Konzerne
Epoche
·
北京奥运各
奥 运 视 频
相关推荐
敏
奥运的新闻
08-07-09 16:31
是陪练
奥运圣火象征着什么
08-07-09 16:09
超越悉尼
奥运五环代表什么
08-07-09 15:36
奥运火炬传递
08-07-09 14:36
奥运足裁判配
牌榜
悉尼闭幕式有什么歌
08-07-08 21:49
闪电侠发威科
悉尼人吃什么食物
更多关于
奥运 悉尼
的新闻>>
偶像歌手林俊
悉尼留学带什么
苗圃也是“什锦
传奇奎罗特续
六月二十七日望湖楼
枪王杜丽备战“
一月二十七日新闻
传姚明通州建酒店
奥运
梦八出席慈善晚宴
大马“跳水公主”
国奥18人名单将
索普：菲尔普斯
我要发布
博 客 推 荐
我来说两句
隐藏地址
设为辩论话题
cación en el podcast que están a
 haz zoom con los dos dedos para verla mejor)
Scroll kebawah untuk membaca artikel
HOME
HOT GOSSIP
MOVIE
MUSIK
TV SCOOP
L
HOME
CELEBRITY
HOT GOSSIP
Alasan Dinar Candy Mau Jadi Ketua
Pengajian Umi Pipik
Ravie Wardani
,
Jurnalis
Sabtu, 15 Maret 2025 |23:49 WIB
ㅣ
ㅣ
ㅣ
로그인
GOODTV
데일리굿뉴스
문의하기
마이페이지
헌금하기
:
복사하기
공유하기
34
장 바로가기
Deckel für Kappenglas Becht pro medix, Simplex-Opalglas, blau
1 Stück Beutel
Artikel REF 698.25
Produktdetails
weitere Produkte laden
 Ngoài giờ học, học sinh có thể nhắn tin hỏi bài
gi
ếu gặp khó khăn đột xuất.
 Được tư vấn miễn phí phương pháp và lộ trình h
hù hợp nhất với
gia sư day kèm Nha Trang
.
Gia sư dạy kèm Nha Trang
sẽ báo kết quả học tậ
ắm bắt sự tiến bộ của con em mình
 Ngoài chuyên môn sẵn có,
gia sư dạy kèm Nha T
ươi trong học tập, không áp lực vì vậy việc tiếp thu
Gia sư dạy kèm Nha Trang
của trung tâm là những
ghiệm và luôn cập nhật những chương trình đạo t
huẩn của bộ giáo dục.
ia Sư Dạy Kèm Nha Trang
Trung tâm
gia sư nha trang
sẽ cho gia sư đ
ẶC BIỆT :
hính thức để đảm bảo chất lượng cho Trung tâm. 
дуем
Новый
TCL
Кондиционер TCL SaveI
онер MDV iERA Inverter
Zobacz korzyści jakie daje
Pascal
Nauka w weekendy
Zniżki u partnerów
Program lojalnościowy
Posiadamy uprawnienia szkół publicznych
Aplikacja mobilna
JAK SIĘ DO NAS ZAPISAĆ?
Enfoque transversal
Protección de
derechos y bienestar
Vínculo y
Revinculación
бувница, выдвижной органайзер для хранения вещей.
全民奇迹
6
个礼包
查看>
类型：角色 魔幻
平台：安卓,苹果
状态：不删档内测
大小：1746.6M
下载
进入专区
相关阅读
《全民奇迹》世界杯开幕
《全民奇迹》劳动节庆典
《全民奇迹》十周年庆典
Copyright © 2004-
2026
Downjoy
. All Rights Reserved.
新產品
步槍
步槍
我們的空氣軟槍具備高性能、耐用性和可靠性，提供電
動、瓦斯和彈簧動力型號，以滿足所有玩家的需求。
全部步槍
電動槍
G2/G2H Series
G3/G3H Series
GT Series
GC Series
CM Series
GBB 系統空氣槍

• _Assignment_
Gather each line in these records that contains the string "trình".

• _Task answer_
 Được tư vấn miễn phí phương pháp và lộ trình h
ghiệm và luôn cập nhật những chương trình đạo t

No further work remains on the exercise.